Core Concepts
CodeFlow, a unified programming model that leverages CXL and WASI to simplify heterogeneous programming by allowing developers to write multithreaded code in a single language, without the need to explicitly manage different accelerators.
Abstract
The paper presents CodeFlow, a unified programming model for heterogeneous computing systems.

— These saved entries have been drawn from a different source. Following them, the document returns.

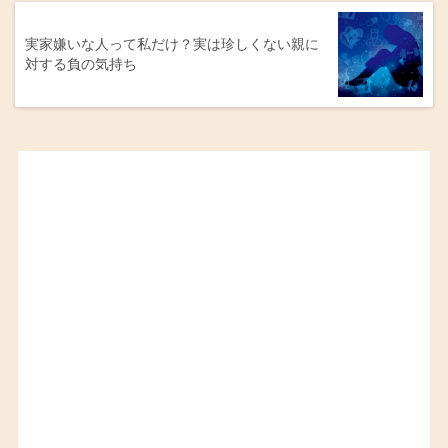
実家嫌いな人って私だけ？実は珍しくない親に
対する負の気持ち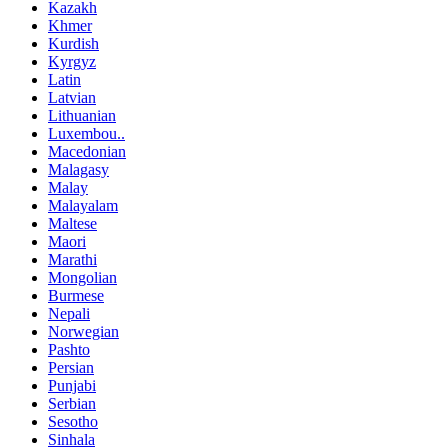
Kazakh
Khmer
Kurdish
Kyrgyz
Latin
Latvian
Lithuanian
Luxembou..
Macedonian
Malagasy
Malay
Malayalam
Maltese
Maori
Marathi
Mongolian
Burmese
Nepali
Norwegian
Pashto
Persian
Punjabi
Serbian
Sesotho
Sinhala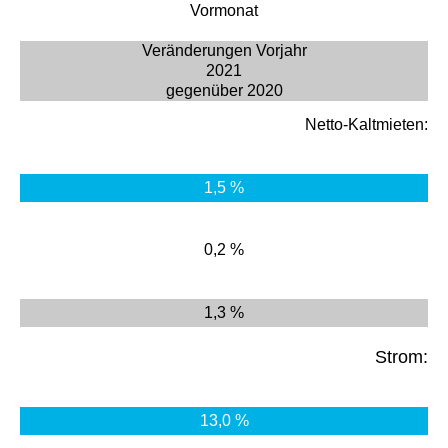
Vormonat
Veränderungen Vorjahr
2021
gegenüber 2020
Netto-Kaltmieten:
1,5 %
0,2 %
1,3 %
Strom:
13,0 %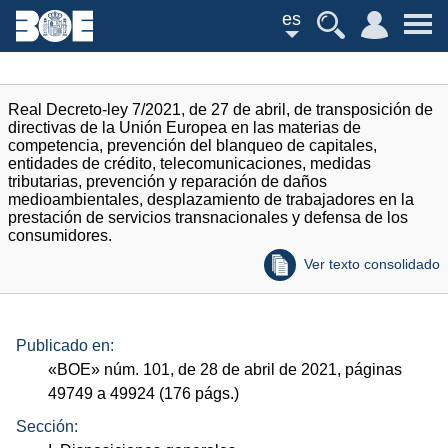
es
Real Decreto-ley 7/2021, de 27 de abril, de transposición de
directivas de la Unión Europea en las materias de
competencia, prevención del blanqueo de capitales,
entidades de crédito, telecomunicaciones, medidas
tributarias, prevención y reparación de daños
medioambientales, desplazamiento de trabajadores en la
prestación de servicios transnacionales y defensa de los
consumidores.
Ver texto consolidado
Publicado en:
«
BOE
»
núm.
101, de 28 de abril de 2021, páginas
49749 a 49924 (176
págs.
)
Sección: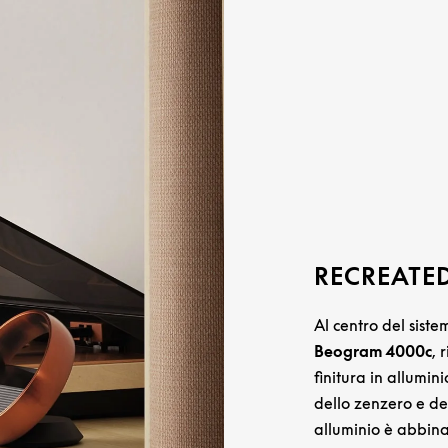
RECREATED
Al centro del siste
Beogram 4000c
, 
finitura in allumin
dello zenzero e del
alluminio è abbina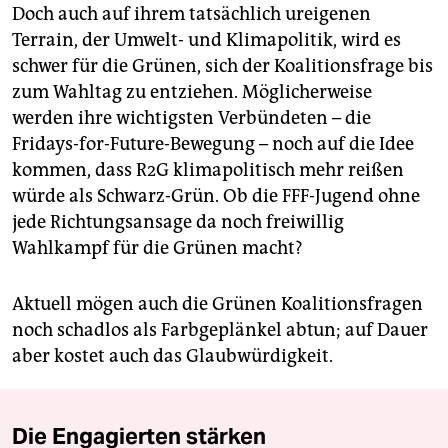
Doch auch auf ihrem tatsächlich ureigenen
Terrain, der Umwelt- und Klimapolitik, wird es
schwer für die Grünen, sich der Koalitionsfrage bis
zum Wahltag zu entziehen. Möglicherweise
werden ihre wichtigsten Verbündeten – die
Fridays-for-Future-Bewegung – noch auf die Idee
kommen, dass R2G klimapolitisch mehr reißen
würde als Schwarz-Grün. Ob die FFF-Jugend ohne
jede Richtungsansage da noch freiwillig
Wahlkampf für die Grünen macht?
Aktuell mögen auch die Grünen Koalitionsfragen
noch schadlos als Farbgeplänkel abtun; auf Dauer
aber kostet auch das Glaubwürdigkeit.
Die Engagierten stärken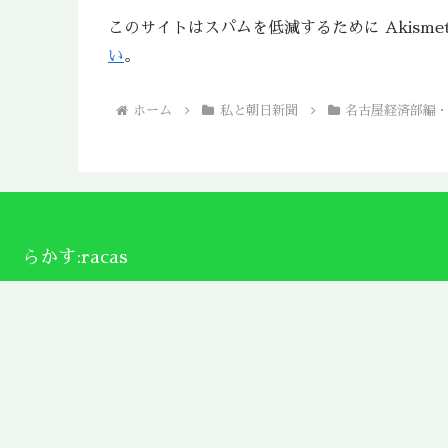
このサイトはスパムを低減するために Akisme
い
。
ホーム
私と朝日新聞
名古屋経済部編・
らかす:racas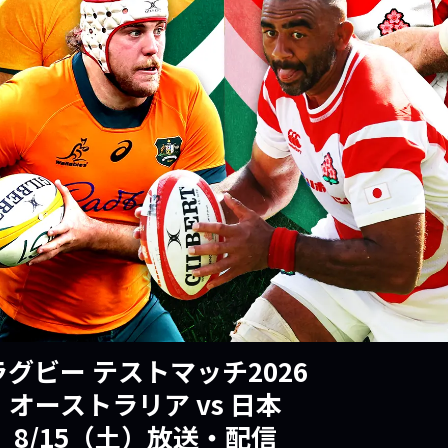
ラグビー テストマッチ2026
オーストラリア vs 日本
8/15（土）放送・配信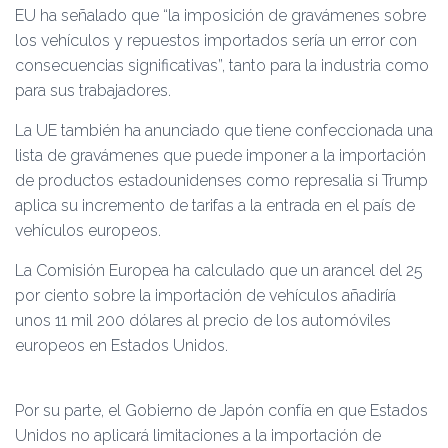
EU ha señalado que “la imposición de gravámenes sobre
los vehículos y repuestos importados sería un error con
consecuencias significativas”, tanto para la industria como
para sus trabajadores.
La UE también ha anunciado que tiene confeccionada una
lista de gravámenes que puede imponer a la importación
de productos estadounidenses como represalia si Trump
aplica su incremento de tarifas a la entrada en el país de
vehículos europeos.
La Comisión Europea ha calculado que un arancel del 25
por ciento sobre la importación de vehículos añadiría
unos 11 mil 200 dólares al precio de los automóviles
europeos en Estados Unidos.
Por su parte, el Gobierno de Japón confía en que Estados
Unidos no aplicará limitaciones a la importación de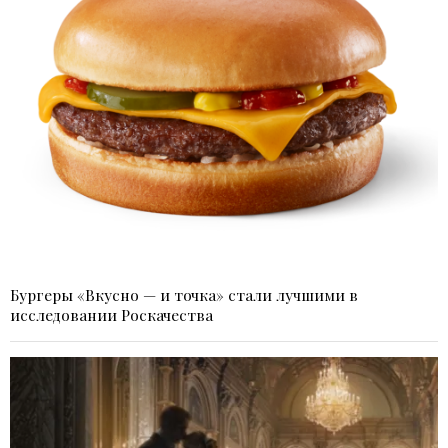
Бургеры «Вкусно — и точка» стали лучшими в
исследовании Роскачества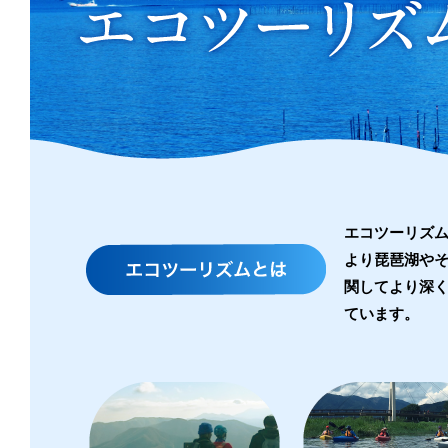
い
エ
コ
ツ
ー
リ
エコツーリズム
より琵琶湖や
ズ
関してより深く
ム
ています。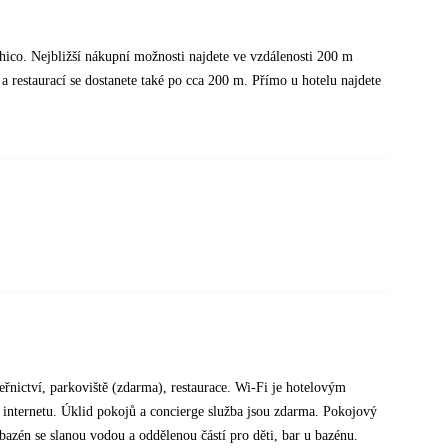
ico. Nejbližší nákupní možnosti najdete ve vzdálenosti 200 m
a restaurací se dostanete také po cca 200 m. Přímo u hotelu najdete
řnictví, parkoviště (zdarma), restaurace. Wi-Fi je hotelovým
 internetu. Úklid pokojů a concierge služba jsou zdarma. Pokojový
 bazén se slanou vodou a oddělenou částí pro děti, bar u bazénu.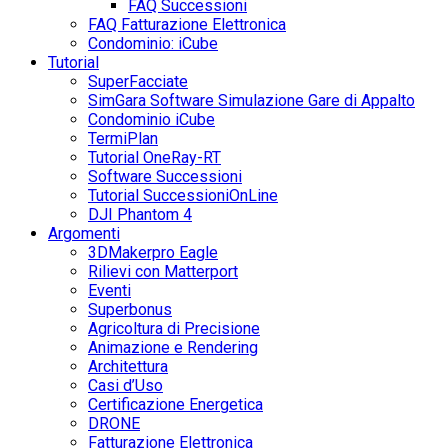
FAQ Successioni
FAQ Fatturazione Elettronica
Condominio: iCube
Tutorial
SuperFacciate
SimGara Software Simulazione Gare di Appalto
Condominio iCube
TermiPlan
Tutorial OneRay-RT
Software Successioni
Tutorial SuccessioniOnLine
DJI Phantom 4
Argomenti
3DMakerpro Eagle
Rilievi con Matterport
Eventi
Superbonus
Agricoltura di Precisione
Animazione e Rendering
Architettura
Casi d’Uso
Certificazione Energetica
DRONE
Fatturazione Elettronica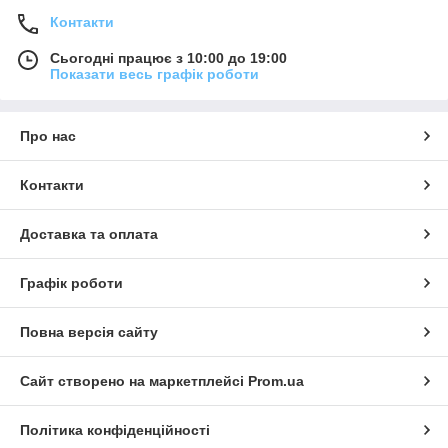
Контакти
Сьогодні працює з 10:00 до 19:00
Показати весь графік роботи
Про нас
Контакти
Доставка та оплата
Графік роботи
Повна версія сайту
Сайт створено на маркетплейсі
Prom.ua
Політика конфіденційності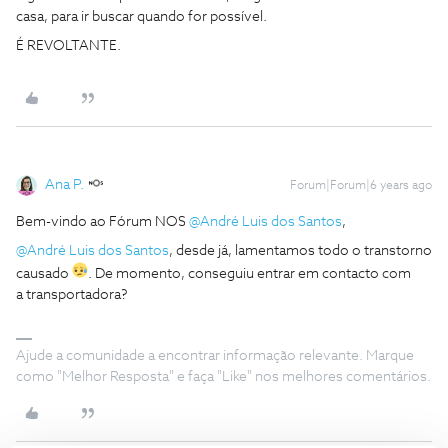
casa, para ir buscar quando for possível.
É REVOLTANTE.
Ana P.
Forum|Forum|6 years ago
Bem-vindo ao Fórum NOS
@André Luis dos Santos
,
@André Luis dos Santos
, desde já, lamentamos todo o transtorno
causado
. De momento, conseguiu entrar em contacto com
a transportadora?
Ajude a comunidade a encontrar informação relevante. Marque
como "Melhor Resposta" e faça "Like" nos melhores comentários.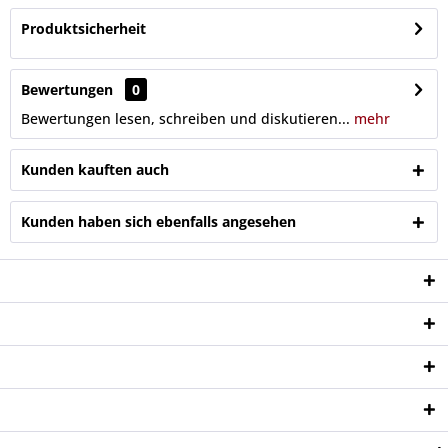
Produktsicherheit
Bewertungen
0
Bewertungen lesen, schreiben und diskutieren...
mehr
Kunden kauften auch
Kunden haben sich ebenfalls angesehen
Service Hotline
Shop Service
Informationen
Newsletter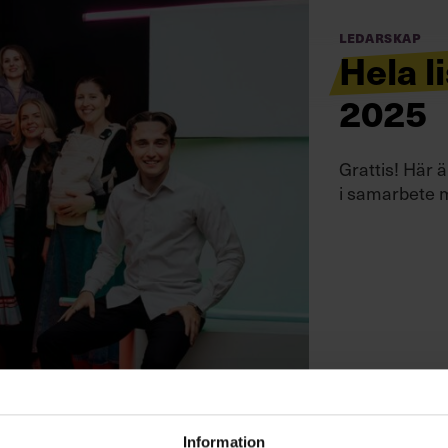
Ledarskap
Hela l
2025
Grattis! Här 
i samarbete 
Information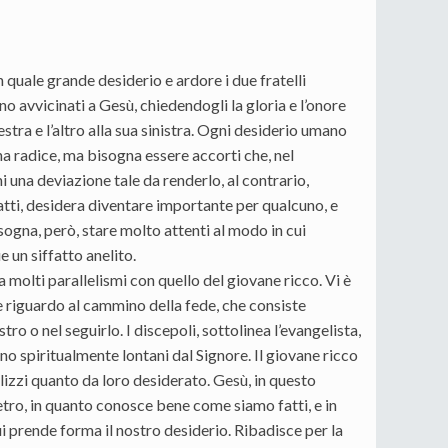
uale grande desiderio e ardore i due fratelli
o avvicinati a Gesù, chiedendogli la gloria e l’onore
estra e l’altro alla sua sinistra. Ogni desiderio umano
 radice, ma bisogna essere accorti che, nel
hi una deviazione tale da renderlo, al contrario,
atti, desidera diventare importante per qualcuno, e
isogna, però, stare molto attenti al modo in cui
 un siffatto anelito.
a molti parallelismi con quello del giovane ricco. Vi è
e riguardo al cammino della fede, che consiste
o o nel seguirlo. I discepoli, sottolinea l’evangelista,
ano spiritualmente lontani dal Signore. Il giovane ricco
ealizzi quanto da loro desiderato. Gesù, in questo
ro, in quanto conosce bene come siamo fatti, e in
cui prende forma il nostro desiderio. Ribadisce per la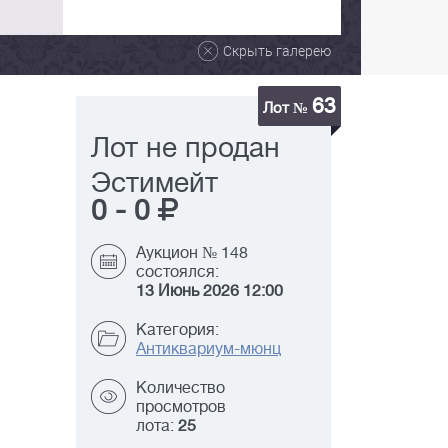
Скрыть галерею
63
Лот №
Лот не продан
Эстимейт
0
-
0
Аукцион № 148
состоялся:
13 Июнь 2026 12:00
Категория:
Антиквариум-мюнц
Количество
просмотров
лота:
25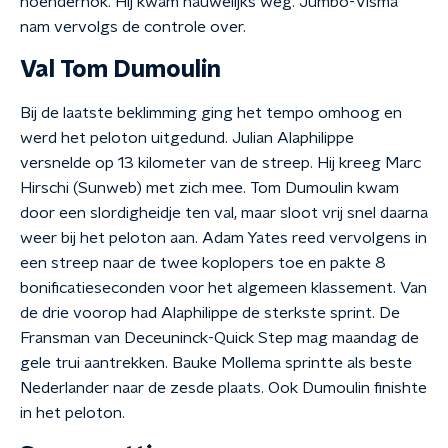
hoenderhok. Hij kwam nauwelijks weg. Jumbo-Visma
nam vervolgs de controle over.
Val Tom Dumoulin
Bij de laatste beklimming ging het tempo omhoog en
werd het peloton uitgedund. Julian Alaphilippe
versnelde op 13 kilometer van de streep. Hij kreeg Marc
Hirschi (Sunweb) met zich mee. Tom Dumoulin kwam
door een slordigheidje ten val, maar sloot vrij snel daarna
weer bij het peloton aan. Adam Yates reed vervolgens in
een streep naar de twee koplopers toe en pakte 8
bonificatieseconden voor het algemeen klassement. Van
de drie voorop had Alaphilippe de sterkste sprint. De
Fransman van Deceuninck-Quick Step mag maandag de
gele trui aantrekken. Bauke Mollema sprintte als beste
Nederlander naar de zesde plaats. Ook Dumoulin finishte
in het peloton.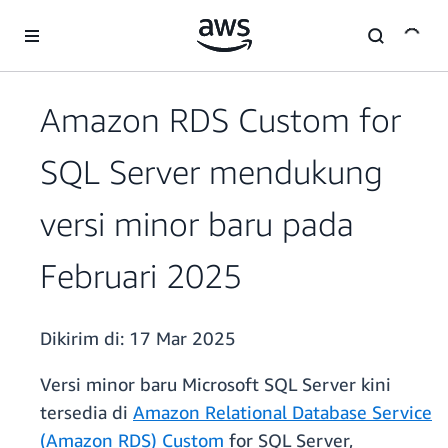
a11y-skip-to-main-content
Amazon RDS Custom for
SQL Server mendukung
versi minor baru pada
Februari 2025
Dikirim di:
17 Mar 2025
Versi minor baru Microsoft SQL Server kini
tersedia di
Amazon Relational Database Service
(Amazon RDS) Custom
for SQL Server,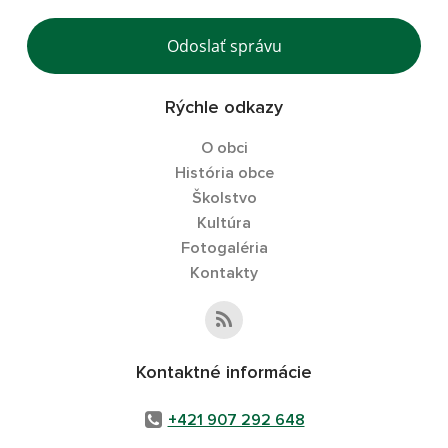
Odoslať správu
Rýchle odkazy
O obci
História obce
Školstvo
Kultúra
Fotogaléria
Kontakty
Kontaktné informácie
+421 907 292 648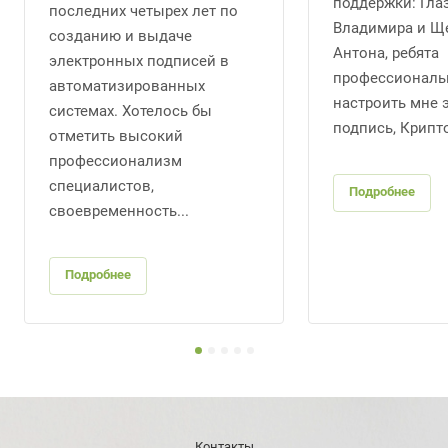
поддержки: Гла
последних четырех лет по
Владимира и Щ
созданию и выдаче
Антона, ребята
электронных подписей в
профессиональ
автоматизированных
настроить мне 
системах. Хотелось бы
подпись, Крипто
отметить высокий
профессионализм
специалистов,
Подробнее
своевременность...
Подробнее
Контакты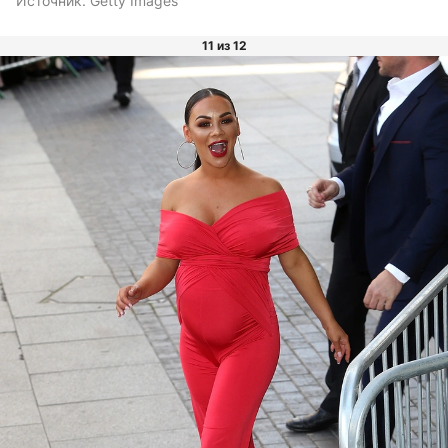
Источник:
Getty Images
11 из 12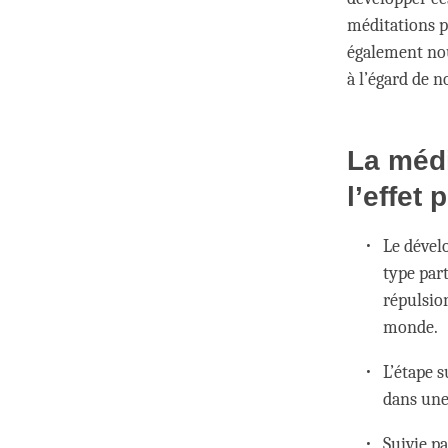
méditations p
également nou
à l’égard de 
La médi
l’effet
Le dével
type part
répulsio
monde.
L’étape 
dans une
Suivie pa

Heterogeneous systems integrate multiple types of specialized computing and memory devices to deliver higher performance, but programming such systems remains a critical limiting factor.
The key insights are:
Heterogeneous programming is complex due to the lack of cache coherence and the diversity of architectures, requiring specialized code and libraries for each accelerator.
The emergence of Compute Express Link (CXL), a cache-coherent interconnection protocol, and WebAssembly System Interface (WASI), a portable binary format, provide an opportunity to standardize heterogeneous programming.
CodeFlow leverages these technologies to enable a unified programming model:
Developers write multithreaded code in a high-level language (e.g., C++, Rust), which is compiled to a WASI binary.
The CodeFlow runtime system schedules the threads to run on suitable accelerators, handles memory sharing through CXL, and performs just-in-time compilation for the target architectures.
This approach allows developers to focus on high-level logic without worrying about device-specific implementations, simplifying the adoption of heterogeneous systems.
The paper also presents an evaluation of the CodeFlow prototype, demonstrating its performance characteristics and the potential benefits of the unified programming model.
Stats
The latency and bandwidth of CXL memory compared to CPU system memory:
Local DDR5 latency: 108.2 ns, bandwidth: 105.0 GiB/s
Remote DDR5 latency: 171.5 ns, bandwidth: 59.1 GiB/s
Local CXL latency: 371.2 ns, bandwidth: 17.4 GiB/s
Remote CXL latency: 538.0 ns, bandwidth: 9.0 GiB/s
Quotes
"CodeFlow abstracts architecture computation in programming language runtime and utilizes CXL as a unified data exchange protocol."
"Workloads written in high-level languages such as C++ and Rust can be compiled to CodeFlow, which schedules different parts of the workload to suitable accelerators without requiring the developer to implement code or call APIs for specific accelerators."